MEMPHIS, Tenn. — The man recently indicted in the death of his wife, Keila Freeman, has pleaded guilty to second-degree murder.
Randall Freeman took a plea deal Wednesday that stipulated he'd spend 28 years in prison if he pleaded guilty to second-degree murder and all of his arson charges.
He will not be eligible for parole.
The announcement comes just hours after Freeman was indicted by a Shelby County Grand Jury.
"You're asking this court to find you guilty without a trial and accept this punishment that has been recommended on your case. Is that want you want to do sir?" the judge asked.
Freeman responded with a timid "Yes sir."
According to the Memphis Police Department, Keila Freeman's remains were discovered off Barnstable Road near South Germantown Road in December, nearly a year and a half after she went missing from her southeast Memphis home.
Prosecutors say her husband told them where to go.

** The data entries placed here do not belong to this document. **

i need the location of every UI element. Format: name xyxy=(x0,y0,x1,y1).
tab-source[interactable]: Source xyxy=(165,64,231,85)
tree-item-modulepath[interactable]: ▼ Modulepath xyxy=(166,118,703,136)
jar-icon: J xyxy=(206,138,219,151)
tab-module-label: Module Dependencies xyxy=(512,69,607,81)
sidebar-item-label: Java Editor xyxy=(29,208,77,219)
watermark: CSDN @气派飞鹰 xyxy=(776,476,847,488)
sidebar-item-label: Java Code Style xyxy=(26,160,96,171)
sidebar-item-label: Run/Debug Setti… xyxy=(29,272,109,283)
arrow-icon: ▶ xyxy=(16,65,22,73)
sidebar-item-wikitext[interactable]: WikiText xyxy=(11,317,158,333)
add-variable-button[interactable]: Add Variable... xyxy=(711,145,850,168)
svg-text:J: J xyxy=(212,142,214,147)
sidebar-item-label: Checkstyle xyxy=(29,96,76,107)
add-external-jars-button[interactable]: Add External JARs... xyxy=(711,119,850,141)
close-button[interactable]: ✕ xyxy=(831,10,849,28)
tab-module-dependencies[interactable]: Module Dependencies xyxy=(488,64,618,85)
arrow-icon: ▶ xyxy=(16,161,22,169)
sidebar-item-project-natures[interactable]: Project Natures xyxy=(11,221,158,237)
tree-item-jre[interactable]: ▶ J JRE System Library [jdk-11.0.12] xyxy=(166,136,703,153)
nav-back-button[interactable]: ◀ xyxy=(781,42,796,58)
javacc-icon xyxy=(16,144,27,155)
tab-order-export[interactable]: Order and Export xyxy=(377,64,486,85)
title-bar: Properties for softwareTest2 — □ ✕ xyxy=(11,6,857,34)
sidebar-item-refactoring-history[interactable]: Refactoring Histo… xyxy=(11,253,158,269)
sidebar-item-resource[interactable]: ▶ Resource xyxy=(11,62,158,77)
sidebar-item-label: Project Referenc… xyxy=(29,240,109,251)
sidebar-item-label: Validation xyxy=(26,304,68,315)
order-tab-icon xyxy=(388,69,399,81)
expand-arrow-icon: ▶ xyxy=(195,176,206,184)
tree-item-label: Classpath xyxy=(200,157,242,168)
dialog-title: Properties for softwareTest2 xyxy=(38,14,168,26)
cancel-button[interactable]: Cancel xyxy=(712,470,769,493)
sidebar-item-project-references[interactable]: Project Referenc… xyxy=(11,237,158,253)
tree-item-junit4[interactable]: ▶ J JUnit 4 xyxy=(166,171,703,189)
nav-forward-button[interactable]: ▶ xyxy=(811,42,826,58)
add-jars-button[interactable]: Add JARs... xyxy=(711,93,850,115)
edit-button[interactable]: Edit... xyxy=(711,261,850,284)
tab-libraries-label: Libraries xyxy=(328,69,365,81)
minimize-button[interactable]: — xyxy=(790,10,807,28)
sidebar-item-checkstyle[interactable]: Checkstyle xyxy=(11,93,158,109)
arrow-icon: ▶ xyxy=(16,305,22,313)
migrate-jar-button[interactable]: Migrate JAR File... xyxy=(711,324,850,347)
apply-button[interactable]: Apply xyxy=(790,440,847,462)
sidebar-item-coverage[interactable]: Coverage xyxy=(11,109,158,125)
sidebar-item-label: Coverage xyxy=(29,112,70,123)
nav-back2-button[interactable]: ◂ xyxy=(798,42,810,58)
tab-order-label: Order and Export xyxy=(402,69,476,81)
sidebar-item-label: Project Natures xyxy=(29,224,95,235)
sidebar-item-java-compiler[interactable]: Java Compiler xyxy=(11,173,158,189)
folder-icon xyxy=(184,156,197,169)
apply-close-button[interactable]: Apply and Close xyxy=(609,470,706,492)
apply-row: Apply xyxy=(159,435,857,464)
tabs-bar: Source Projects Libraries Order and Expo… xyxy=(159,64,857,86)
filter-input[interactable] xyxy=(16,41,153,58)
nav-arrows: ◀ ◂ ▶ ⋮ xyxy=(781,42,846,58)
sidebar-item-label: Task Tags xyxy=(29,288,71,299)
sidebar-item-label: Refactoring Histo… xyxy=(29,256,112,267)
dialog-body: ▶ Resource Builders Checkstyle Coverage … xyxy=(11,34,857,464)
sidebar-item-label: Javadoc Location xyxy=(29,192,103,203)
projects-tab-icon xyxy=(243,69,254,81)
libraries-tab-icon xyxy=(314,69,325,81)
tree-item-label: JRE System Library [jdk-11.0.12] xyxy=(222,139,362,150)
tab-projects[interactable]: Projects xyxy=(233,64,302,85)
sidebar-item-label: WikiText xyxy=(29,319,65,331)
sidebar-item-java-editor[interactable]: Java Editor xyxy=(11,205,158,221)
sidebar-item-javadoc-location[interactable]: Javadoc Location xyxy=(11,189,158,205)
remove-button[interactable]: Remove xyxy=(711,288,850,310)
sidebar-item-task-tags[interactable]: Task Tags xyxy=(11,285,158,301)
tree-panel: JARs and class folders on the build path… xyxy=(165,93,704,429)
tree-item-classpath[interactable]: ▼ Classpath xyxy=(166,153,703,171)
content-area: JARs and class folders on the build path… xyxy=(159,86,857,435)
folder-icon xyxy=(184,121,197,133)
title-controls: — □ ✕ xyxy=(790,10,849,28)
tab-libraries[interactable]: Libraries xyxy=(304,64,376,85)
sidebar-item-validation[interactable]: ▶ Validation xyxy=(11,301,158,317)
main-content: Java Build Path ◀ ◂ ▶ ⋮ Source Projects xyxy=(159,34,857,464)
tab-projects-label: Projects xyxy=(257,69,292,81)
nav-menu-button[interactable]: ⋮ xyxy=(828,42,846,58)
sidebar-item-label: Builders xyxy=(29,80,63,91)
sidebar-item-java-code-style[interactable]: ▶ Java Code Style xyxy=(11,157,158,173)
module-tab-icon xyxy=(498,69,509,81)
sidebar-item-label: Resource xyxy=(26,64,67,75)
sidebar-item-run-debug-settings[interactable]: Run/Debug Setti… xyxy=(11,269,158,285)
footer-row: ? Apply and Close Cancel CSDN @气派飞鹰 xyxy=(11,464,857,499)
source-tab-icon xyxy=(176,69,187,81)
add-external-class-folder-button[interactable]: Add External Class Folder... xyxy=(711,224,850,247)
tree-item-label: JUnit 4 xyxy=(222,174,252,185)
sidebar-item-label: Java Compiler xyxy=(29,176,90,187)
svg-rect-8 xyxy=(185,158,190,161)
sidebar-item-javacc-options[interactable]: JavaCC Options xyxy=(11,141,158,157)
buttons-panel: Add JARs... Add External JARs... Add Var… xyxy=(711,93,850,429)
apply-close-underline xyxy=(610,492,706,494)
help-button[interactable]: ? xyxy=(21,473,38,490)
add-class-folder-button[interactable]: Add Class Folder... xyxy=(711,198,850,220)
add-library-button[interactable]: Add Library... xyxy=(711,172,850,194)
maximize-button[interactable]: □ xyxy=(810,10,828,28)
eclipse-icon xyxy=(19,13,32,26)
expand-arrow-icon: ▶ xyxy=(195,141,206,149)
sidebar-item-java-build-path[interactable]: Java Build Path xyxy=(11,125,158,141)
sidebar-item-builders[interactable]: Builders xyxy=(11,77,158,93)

"That night when he revealed the location of the body, he was quiet. He was breathing so heavy though, you could hear it from across the room," Prosecutor Paul Hagerman said.

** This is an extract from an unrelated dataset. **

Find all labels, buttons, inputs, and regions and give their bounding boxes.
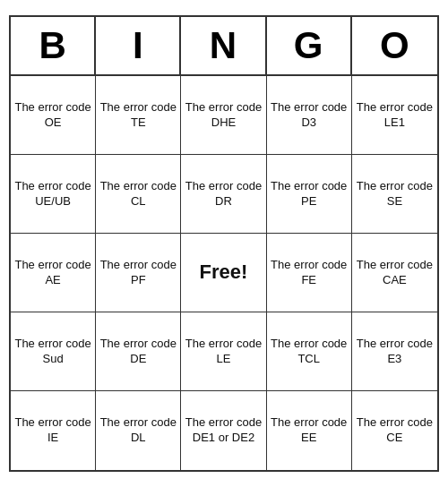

Freeman was already in jail for fire bombing the house of a man he thought his wife was having an affair with.
Prosecutors planned it that way, hoping he'd eventually admit to his wife's murder.
"Let's prove these arson cases. Let's get him in jail and then once he's in jail, let's start applying some pressure to him. Let's start listening to his jail phone calls," Hagerman said.
Hagerman says this was one of the toughest cases he's had.
"This is a crazy case right? This is a crazy case. A missing woman. No trace of any violence in the house. No physical evidence at all. She was missing for over a year," he said.
Hagerman doesn't know if Freeman is sorry for what he did.
"Whether he's remorseful or not I think is a conversation he may have with the family at one point, or he may not," the prosecutor said.
Keila's sister, Kendra Hightower, says it'll take time to forgive Freeman.
"I'm struggling with that," she says, "Just like this has taken time to get closure, it'll take time for me to forgive."
She says Keila and Randall's two young children are living with their grandparents and doing fine.
"We try to keep them pretty much busy and active just as they were before," Hightower says.
She says it's been an emotional roller coaster, but her family is happy to finally have closure.
"We were just waiting so long that we just wanted to get her (Keila) the proper home-going," Hightower says.